* WORK REQUIRED
Return, from the lines below, each one that includes the word "conversazione".

(Transcribed page contents)
BEGIN

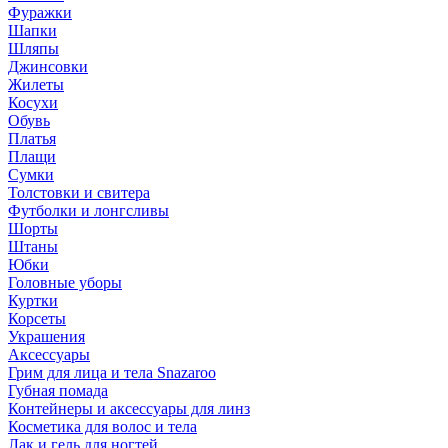
Фуражки
Шапки
Шляпы
Джинсовки
Жилеты
Косухи
Обувь
Платья
Плащи
Сумки
Толстовки и свитера
Футболки и лонгсливы
Шорты
Штаны
Юбки
Головные уборы
Куртки
Корсеты
Украшения
Аксессуары
Грим для лица и тела Snazaroo
Губная помада
Контейнеры и аксессуары для линз
Косметика для волос и тела
Лак и гель для ногтей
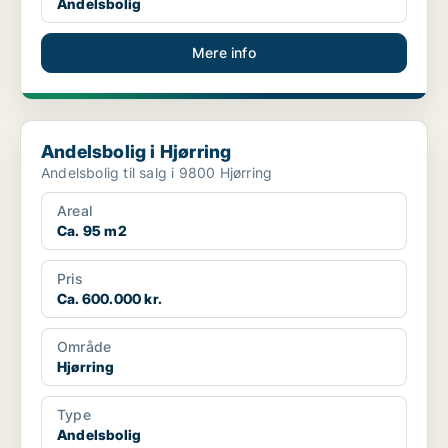
Andelsbolig
Mere info
Andelsbolig i Hjørring
Andelsbolig i Hjørring
Andelsbolig til salg i 9800 Hjørring
Areal
Ca. 95 m2
Pris
Ca. 600.000 kr.
Område
Hjørring
Type
Andelsbolig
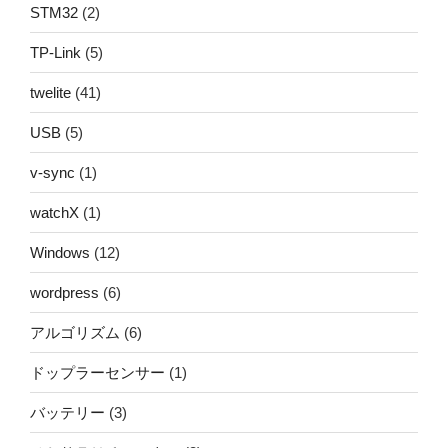
STM32
(2)
TP-Link
(5)
twelite
(41)
USB
(5)
v-sync
(1)
watchX
(1)
Windows
(12)
wordpress
(6)
アルゴリズム
(6)
ドップラーセンサー
(1)
バッテリー
(3)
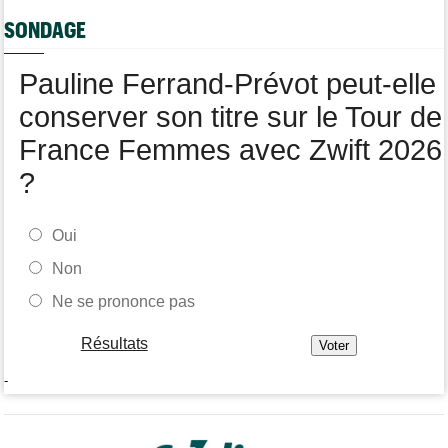
SONDAGE
Route
05/08
Le Belge Toon Aerts, blessé, a mis un terme à sa saison 2026
Pauline Ferrand-Prévot peut-elle
Tour de Pologne
05/08
Jamais 2 sans 3 pour Jonathan Milan, vainqueur de la 3e étape !
conserver son titre sur le Tour de
France Femmes avec Zwift 2026
?
Oui
Non
Ne se prononce pas
Résultats
-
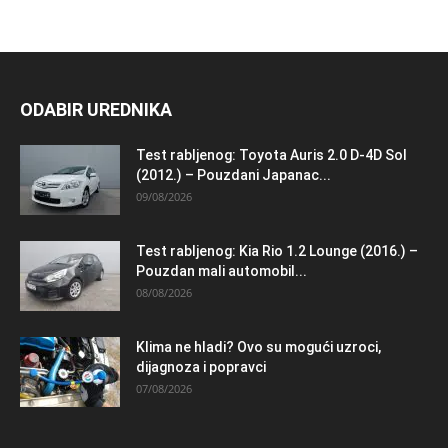
ODABIR UREDNIKA
Test rabljenog: Toyota Auris 2.0 D-4D Sol
(2012.) – Pouzdani Japanac...
09/08/2026
Test rabljenog: Kia Rio 1.2 Lounge (2016.) –
Pouzdan mali automobil...
08/08/2026
Klima ne hladi? Ovo su mogući uzroci,
dijagnoza i popravci
07/08/2026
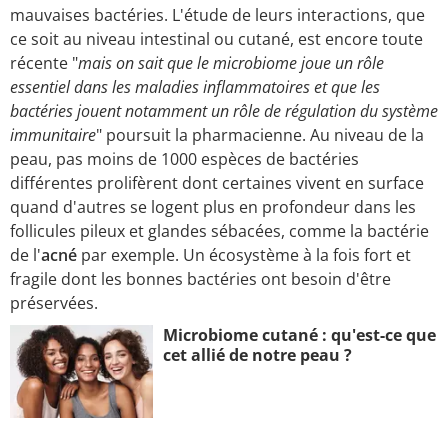
mauvaises bactéries. L'étude de leurs interactions, que
ce soit au niveau intestinal ou cutané, est encore toute
récente "
mais on sait que le microbiome joue un rôle
essentiel dans les maladies inflammatoires et que les
bactéries jouent notamment un rôle de régulation du système
immunitaire
" poursuit la pharmacienne. Au niveau de la
peau, pas moins de 1000 espèces de bactéries
différentes prolifèrent dont certaines vivent en surface
quand d'autres se logent plus en profondeur dans les
follicules pileux et glandes sébacées, comme la bactérie
de l'
acné
par exemple. Un écosystème à la fois fort et
fragile dont les bonnes bactéries ont besoin d'être
préservées.
Microbiome cutané : qu'est-ce que
cet allié de notre peau ?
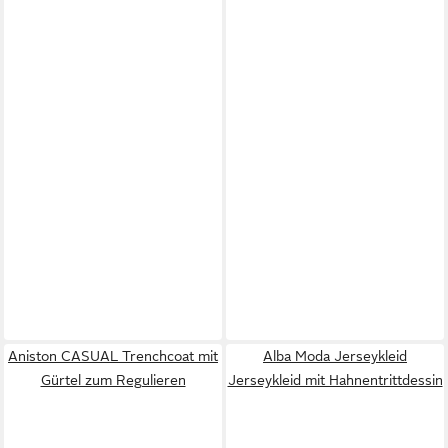
Aniston CASUAL Trenchcoat mit
Alba Moda Jerseykleid
Gürtel zum Regulieren
Jerseykleid mit Hahnentrittdessin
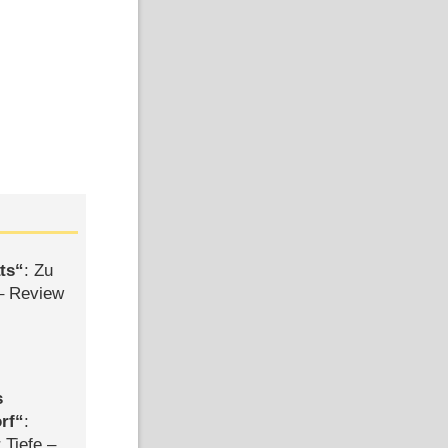
ts
: Zu
– Review
s
rf
:
 Tiefe –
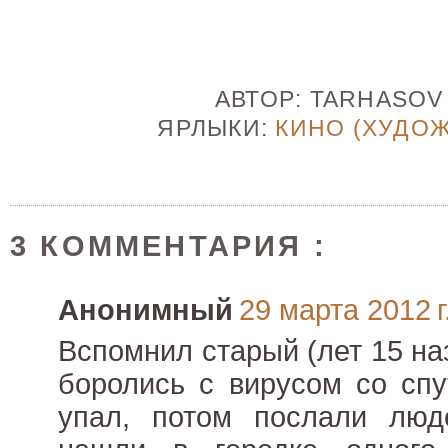
АВТОР:
TARHASO
ЯРЛЫКИ:
КИНО (ХУДО
3 КОММЕНТАРИЯ :
Анонимный
29 марта 2012 г
Вспомнил старый (лет 15 на
боролись с вирусом со спу
упал, потом послали лю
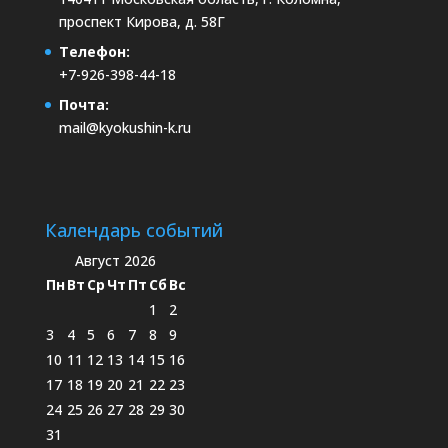
проспект Кирова, д. 58Г
Телефон:
+7-926-398-44-18
Почта:
mail@kyokushin-k.ru
Календарь событий
Август 2026
Пн
Вт
Ср
Чт
Пт
Сб
Вс
1
2
3
4
5
6
7
8
9
10
11
12
13
14
15
16
17
18
19
20
21
22
23
24
25
26
27
28
29
30
31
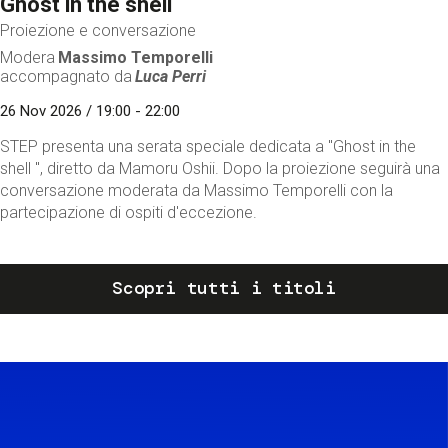
Ghost in the shell
Proiezione e conversazione
Modera
Massimo Temporelli
accompagnato da
Luca Perri
26 Nov 2026 / 19:00 - 22:00
STEP presenta una serata speciale dedicata a "Ghost in the
shell ", diretto da Mamoru Oshii. Dopo la proiezione seguirà una
conversazione moderata da Massimo Temporelli con la
partecipazione di ospiti d'eccezione.
Scopri tutti i titoli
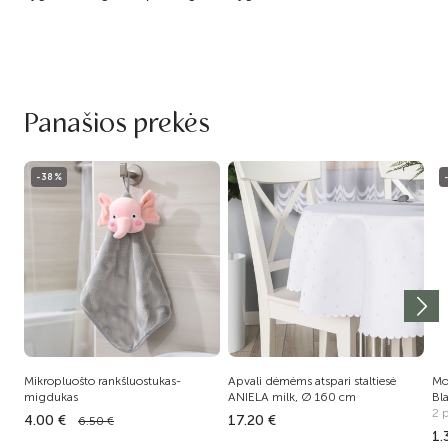
Panašios prekės
-38%
Mikropluošto rankšluostukas-
Apvali dėmėms atspari staltiesė
Mo
migdukas
ANIELA milk, Ø 160 cm
Bl
2 
4.00 €
17.20 €
6.50 €
1.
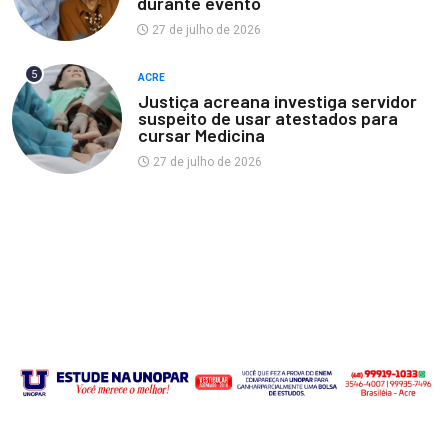
durante evento
27 de julho de 2026
5
ACRE
Justiça acreana investiga servidor
suspeito de usar atestados para
cursar Medicina
27 de julho de 2026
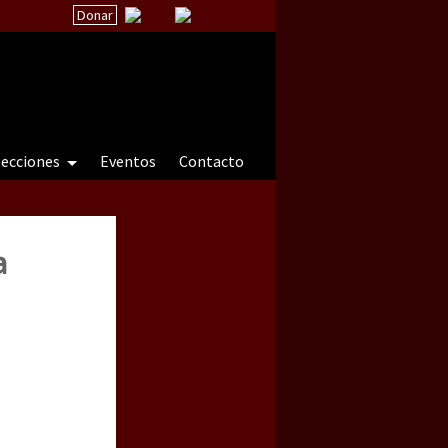
Donar
secciones
Eventos
Contacto
a
 a natureza sob cerco)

END

* EXPECTED OUTPUT
Proiezione e conversazione
conversazione moderata da Massimo Temporelli con la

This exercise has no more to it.